More than 41 people per day died from a prescription opioid overdose in 2015, and in the last 15 years, the number of Americans receiving an opioid prescription and the number of deaths involving overdoses have roughly quadrupled, according to the Centers for Disease Control and Prevention (CDC). 

Countless other cases of opioid abuse continue to threaten the public health, resulting from both prescription and nonprescription opioids.  

Comparisons and risks of opioid prescriptions

The Mayo Clinic researchers found that 1 in 5 commercially insured patients in a non-emergency department setting received a dose exceeding the CDC guideline. People receiving prescriptions exceeding CDC recommendations – regardless of where they were written – were three times more likely to progress to long-term use.

“Patients and physicians should be aware of the risk of long-term use when they're deciding on the best treatment for acute pain,” Bellolio said.

Jeffery agreed. 

“I think providers may look at this and really get a sense that what they do with that first prescription can be very important in the risk of the patient continuing to chronic use of opioids,” she commented.

“What we want to avoid is people having a large prescription and having lots of pills left over,” Jeffery continued, “because at that point it becomes a risk for their family members and other people who come to their home, that those drugs could be diverted, where somebody who is not the intended recipient takes the drug and potentially takes it for nonmedical reasons and in an unsafe way.”

“Limiting prescriptions to 3-7 days is a good balance between patient burden on having to go back to the physician and that safety,” she added.

The researchers hope this study will help combat what the CDC calls an opioid epidemic by working toward an ideal prescription to match each patient’s need.

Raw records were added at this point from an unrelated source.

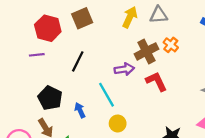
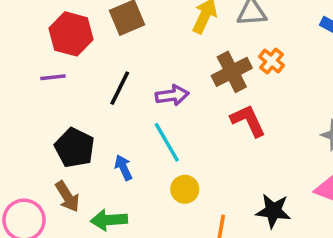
purple arrow: (124, 69) -> (172, 95), moved

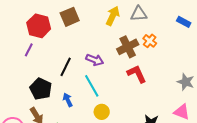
purple line: (53, 77) -> (29, 50), turned -56
black line: (120, 88) -> (66, 67), moved
purple arrow: (172, 95) -> (95, 60), turned 30

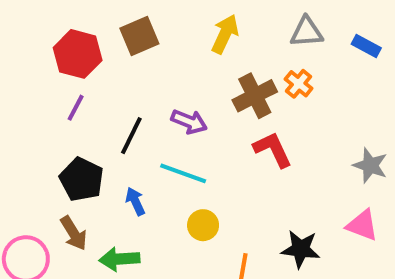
gray triangle: (139, 14) -> (307, 32), moved
purple line: (29, 50) -> (76, 108), moved
cyan line: (92, 86) -> (183, 173), turned -40

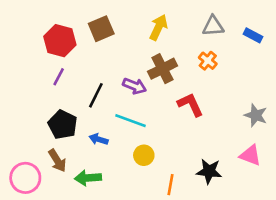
brown cross: (255, 96) -> (162, 69), moved
blue arrow: (135, 201) -> (99, 139), turned -48

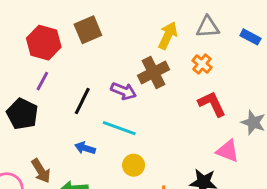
yellow arrow: (158, 27) -> (168, 35), moved
red L-shape: (190, 105) -> (212, 104), moved
black pentagon: (63, 125) -> (22, 114), moved
pink triangle: (250, 155) -> (228, 151), moved

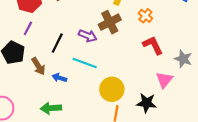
pink triangle: (228, 151) -> (164, 80), turned 48
yellow circle: (134, 165) -> (112, 89), moved, size x1.5
brown arrow: (41, 171) -> (38, 66), moved

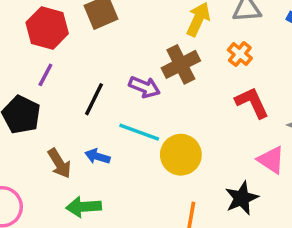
brown arrow: (38, 66) -> (59, 163), moved
pink triangle: (164, 80) -> (271, 160), turned -36
yellow circle: (112, 89) -> (181, 155), moved
black star: (147, 103) -> (242, 198), turned -30

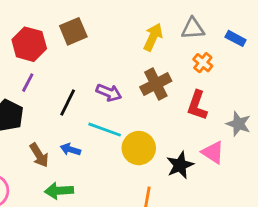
orange cross: (240, 54) -> (203, 63), moved
brown cross: (181, 64) -> (156, 84), moved
red L-shape: (252, 103) -> (197, 105), turned -136
black star: (242, 198) -> (180, 165), moved

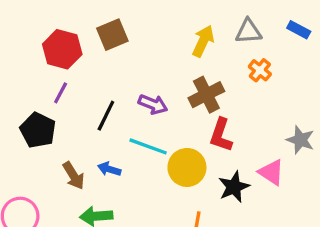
blue rectangle: (236, 38) -> (299, 30), moved
red L-shape: (197, 105) -> (221, 135), moved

“There is a large amount of variability across patient populations in the amount of opioids people receive for acute pain, depending on where they receive their prescription,” Jeffery said. “When we see variability on such a large scale, we should worry that some people are not getting the best, most appropriate treatment.”

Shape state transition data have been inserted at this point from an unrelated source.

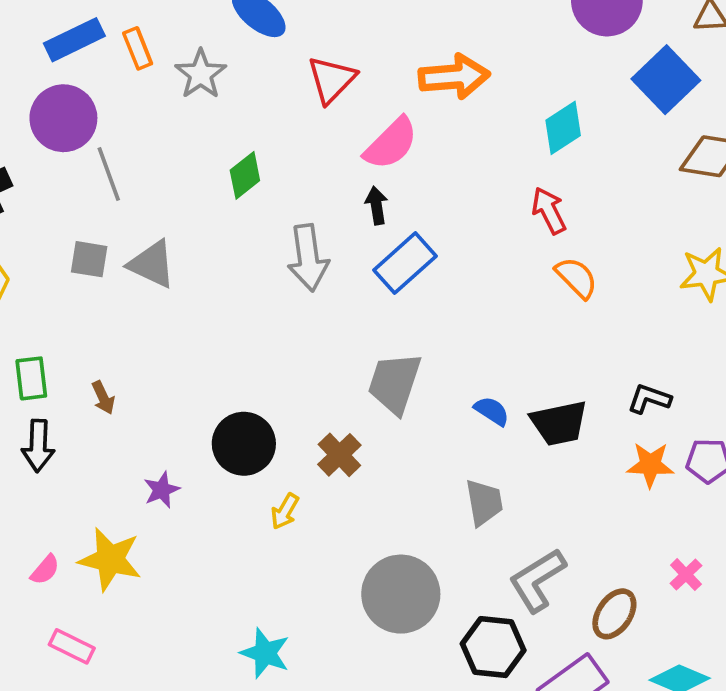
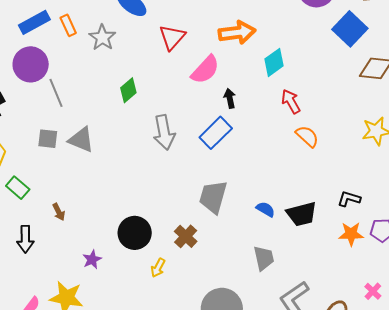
cyan diamond: (563, 128) -> (274, 62), moved
black arrow: (376, 205) -> (230, 98), moved
green rectangle: (31, 378) -> (18, 188), moved, turned -40

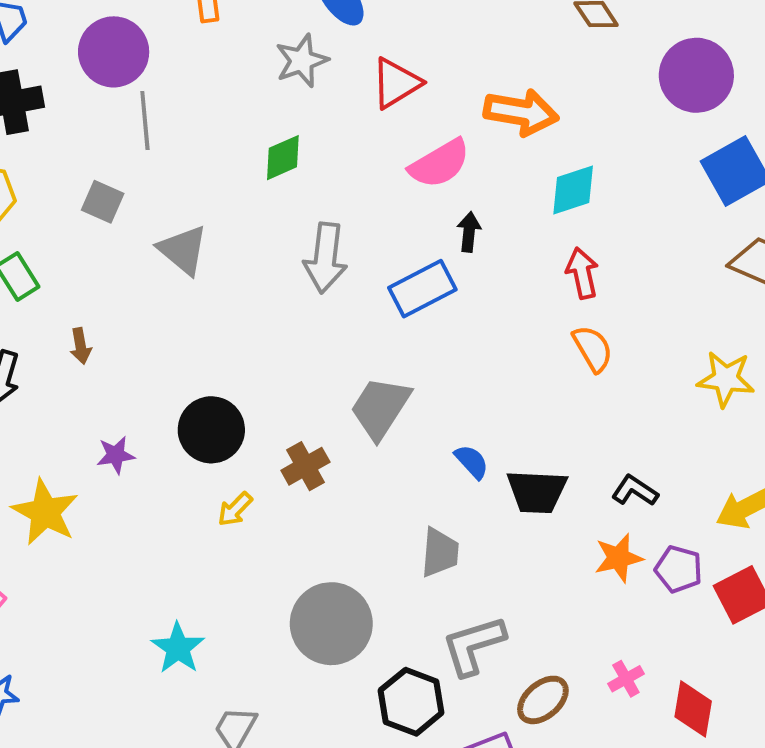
gray star: (102, 38) -> (302, 61), moved
gray triangle: (81, 140) -> (183, 250), moved
orange star: (351, 234) -> (619, 558), turned -30

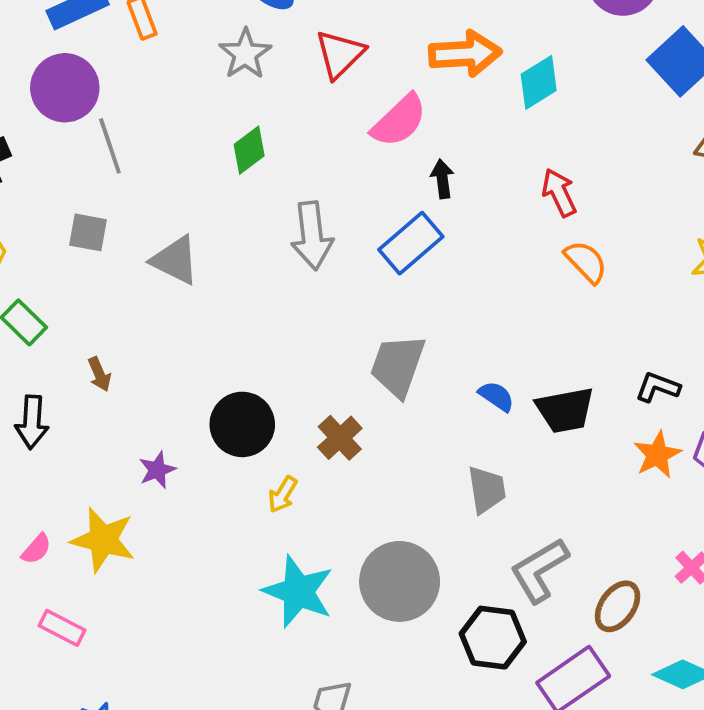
cyan diamond: (573, 190) -> (539, 82), moved
cyan star: (178, 648) -> (298, 592), moved, size x1.4

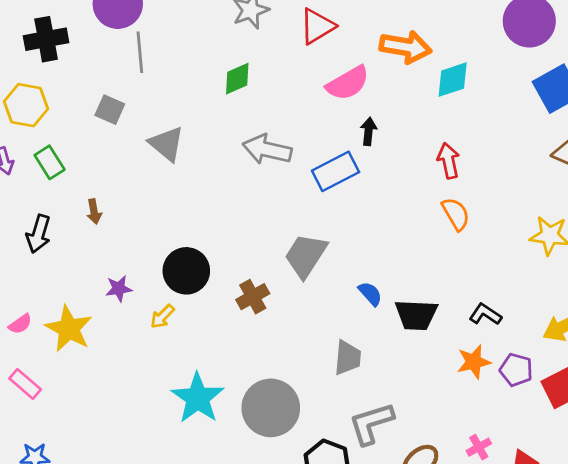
gray arrow: (312, 236) -> (267, 149), turned 96
yellow arrow: (283, 494) -> (162, 316), moved

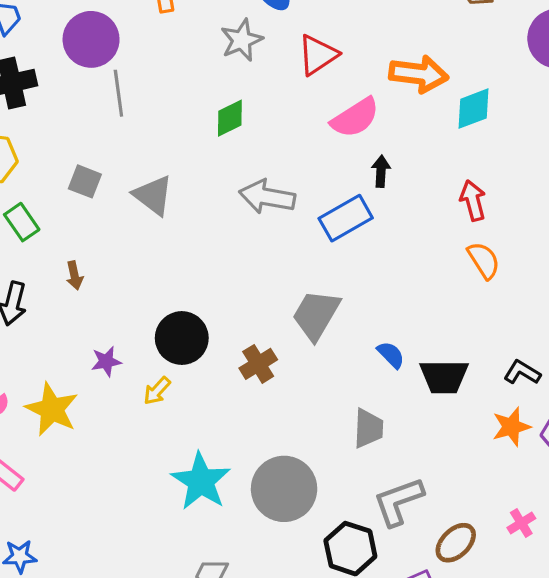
gray square: (110, 110) -> (85, 181), moved

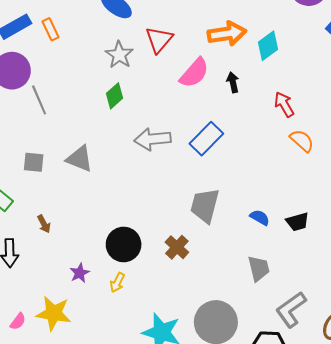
gray star: (242, 40) -> (119, 55), moved
black arrow: (381, 171) -> (233, 82), moved
black trapezoid: (444, 376) -> (297, 222), size x0.7

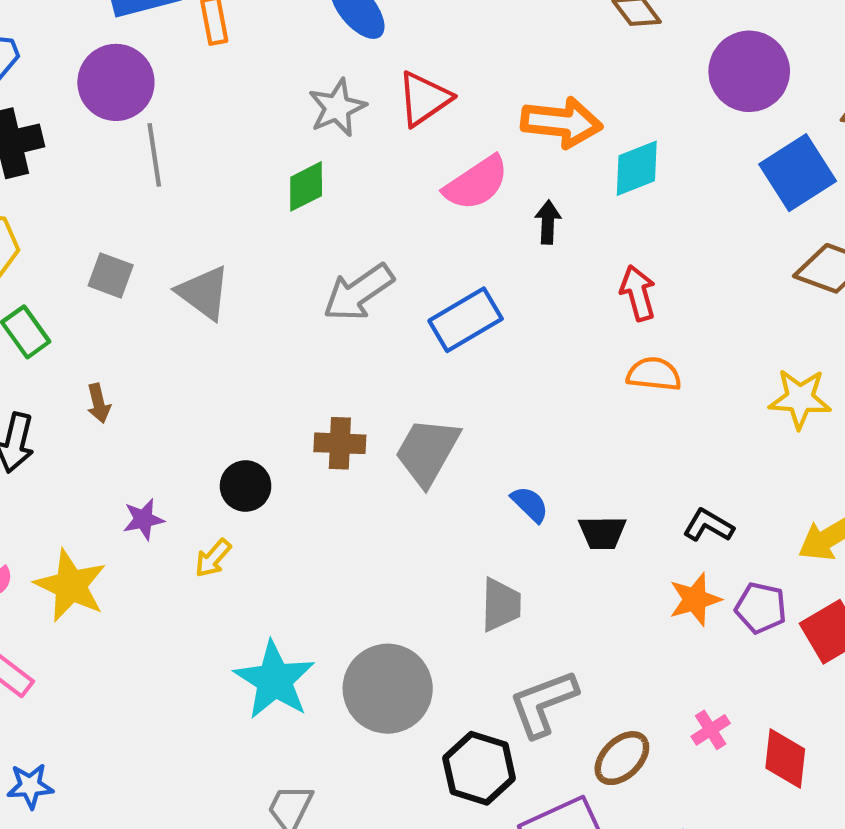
gray arrow: (152, 139) -> (358, 292), turned -44
orange semicircle: (302, 141) -> (654, 374), turned -50
black circle: (124, 244) -> (246, 486), size x0.7
brown cross: (177, 247) -> (340, 443), moved, turned 35

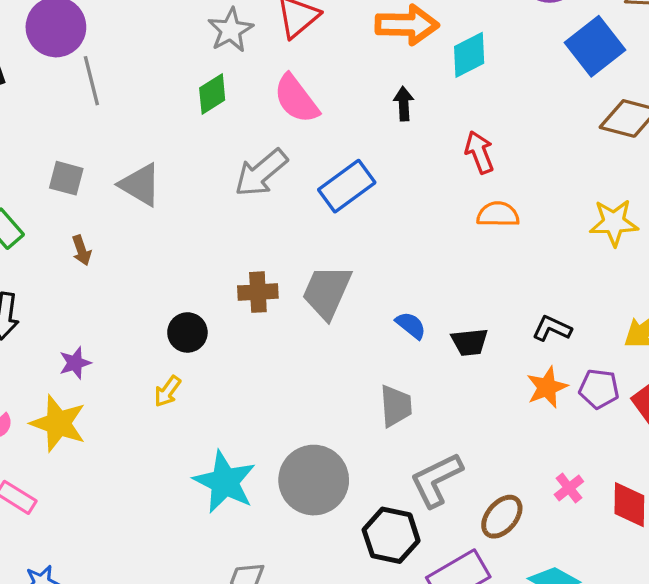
pink semicircle: (476, 183) -> (296, 99), moved, turned 92
brown arrow: (99, 403) -> (82, 250), moved
purple star: (143, 519) -> (75, 363), moved

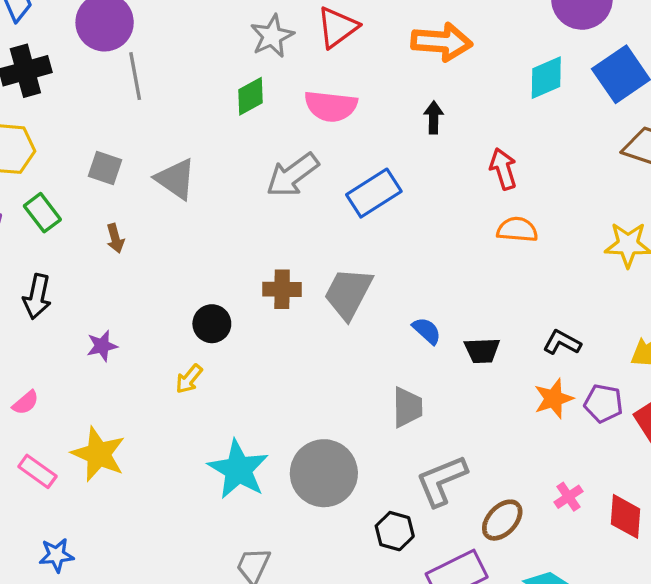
cyan diamond: (469, 55) -> (546, 78), moved
pink semicircle: (296, 99) -> (331, 106), turned -50
yellow star: (58, 423) -> (98, 454), moved
black hexagon: (391, 535) -> (395, 531), size x0.7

The researchers also note a positive trend: The proportion of prescriptions progressing to long-term use dropped over the study’s 15-year period.

The team now is studying what’s driving the differences between ED prescriptions and other practice settings. They hope shedding light on why there’s a difference will reduce the variation in prescriptions and help health care providers determine the best treatment for each individual.